Les manifestations en Iran ? Bof !! Un pétard mouillé, qui finira par s’éteindre. Les foules en colère rentreront dans leur tanière, c’est une question de jours. Le régime restera en place. Il distribuera quelques miettes de pain aux insurgés et proposera une ou deux petites réformes. « J’ai discuté avec mes correspondants iraniens », clame un journaliste en se moquant de Mona Jafarian, la présidente de Femmes Azidis. Vous connaissez le nom de ce collabo qui craint de se voir refuser son prochain visa pour Téhéran, donc je n’ai pas besoin de vous le rappeler. Car les Mollahs écoutent. Et ils seront impitoyables. A moins que, comme le prétend l’excellente série « La Fièvre », des gens sont envoyés sur les plateaux de télévision pour instiller le doute dans nos esprits, nous faire croire que ce que l’on voit, ce que l’on entend, quand les peuples se soulèvent, n’est que poudre aux yeux, mirages illusion et trompe-l’oeil.
Mais ce n’est pas tout.
Madoro ? Trump est un bandit, un conquérant, un monstre avide de siphonner l’or noir pour offrir ce butin aux américains. Et de clamer et répéter qu’un dictateur, un voleur d’élection est, qu’on le veuille ou non, protégé par son immunité, que Trump a bafoué le droit international. Maduro grand trafiquant de cocaïne ? Et alors ? 8 millions de Vénézuéliens forcés à l’exil ? Ils sont mieux ailleurs après tout. Le peuple appauvri, affamé, arrêté sans vergogne ? Et oui, c’est regrettable, mais chacun sa merde. Le droit international avant tout. Car le danger en allant kidnapper un dictateur, est immense : Poutine pourrait faire enlever Zelensky, la Chine pourrait s’emparer de Taïwan, le Groenland va être conquis, le Danemark va devenir un pays fantôme.

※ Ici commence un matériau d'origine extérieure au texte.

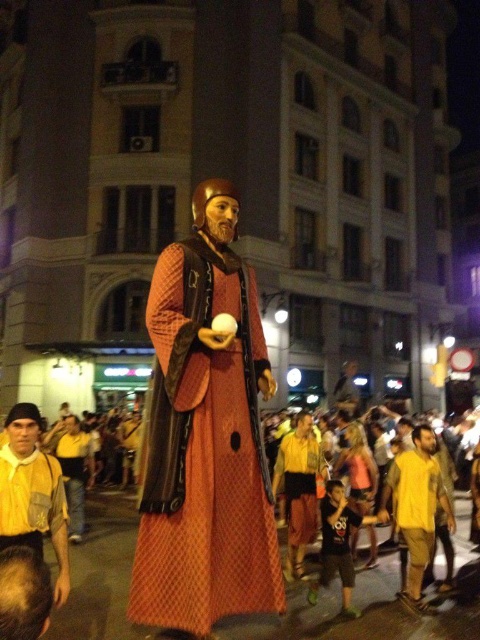 You are standing at the camera position and want to throw a small ball to the yellow fabric shirt at lower left. The ball can travel 35 feet. Will it reach the target?

The yellow fabric shirt at lower left is 40.80 feet away from the camera, so the ball cannot reach it since it can only travel 35 feet.

You are organizing a costume party and need to choose between the yellow fabric shirt at lower left and the yellow cotton shirt at center for a character who requires a wider shirt. Based on the image, which shirt should you select?

The yellow cotton shirt at center is wider than the yellow fabric shirt at lower left, so you should select the yellow cotton shirt at center for the character who requires a wider shirt.

In the scene shown: You are a photographer trying to capture the orange fabric figure at center and the yellow fabric shirt at lower left in the same frame. Based on their positions, which object is closer to the camera?

The orange fabric figure at center is closer to the camera because it is positioned over the yellow fabric shirt at lower left, indicating it is in front. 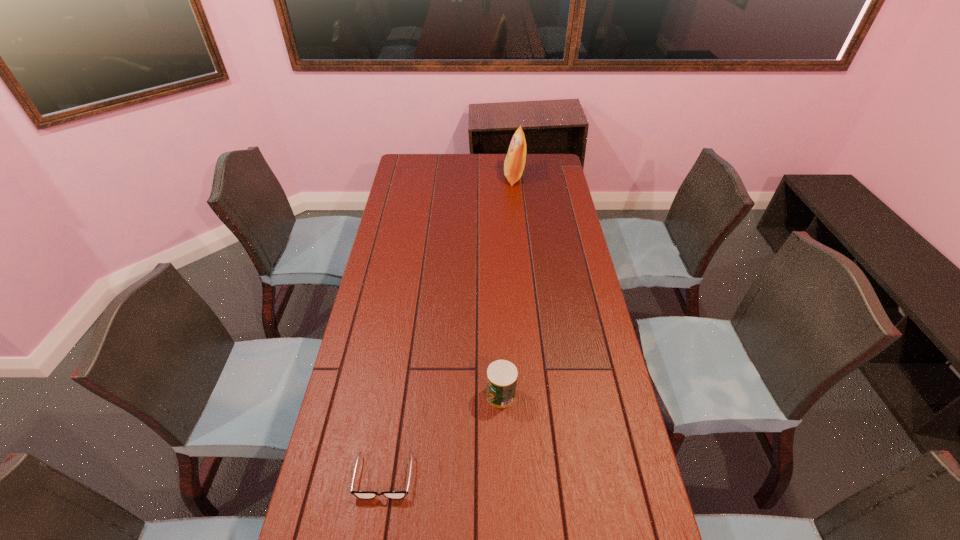 This screenshot has height=540, width=960. I want to click on object situated at the far edge, so click(514, 163).

Where is `object that is at the left edge`? object that is at the left edge is located at coordinates (359, 494).

Find the location of `free region at the far edge of the desktop`. free region at the far edge of the desktop is located at coordinates (478, 160).

Where is `vacant region at the left edge`? Image resolution: width=960 pixels, height=540 pixels. vacant region at the left edge is located at coordinates (421, 235).

In the image, there is a desktop. Where is `free region at the right edge`? free region at the right edge is located at coordinates (588, 288).

In the image, there is a desktop. At what (x,y) coordinates should I click in order to perform the action: click on vacant space at the far left corner. Please return your answer as a coordinate pair (x, y). The image size is (960, 540). Looking at the image, I should click on (422, 165).

This screenshot has width=960, height=540. What are the coordinates of `vacant space that's between the tallest object and the shortest object` in the screenshot? It's located at pos(449,327).

At what (x,y) coordinates should I click in order to perform the action: click on blank region between the can and the crisp (potato chip). Please return your answer as a coordinate pair (x, y). Image resolution: width=960 pixels, height=540 pixels. Looking at the image, I should click on (508, 286).

Locate an element on the screen. free space between the spectacles and the rightmost object is located at coordinates (449, 327).

I want to click on vacant point located between the can and the nearest object, so (x=443, y=436).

Grisé par sa victoire, euphorique Trump ne s’arrêtera plus. Il lâchera les Européens, se partagera le monde avec Poutine comme à Yalta.
Et partout, sur tout les plateaux, on répète à l’envie que la main du Mossad a brassé ces révoltes. Israël, grand méchant loup, est responsable. C’est dingue. Abnousse Shalmani a beau raconter les liens secrets, puissants, tortueux, dégueulasses, qui unissent l’Iran, le Hezbollah et le Venézuela, elle n’est pas entendue.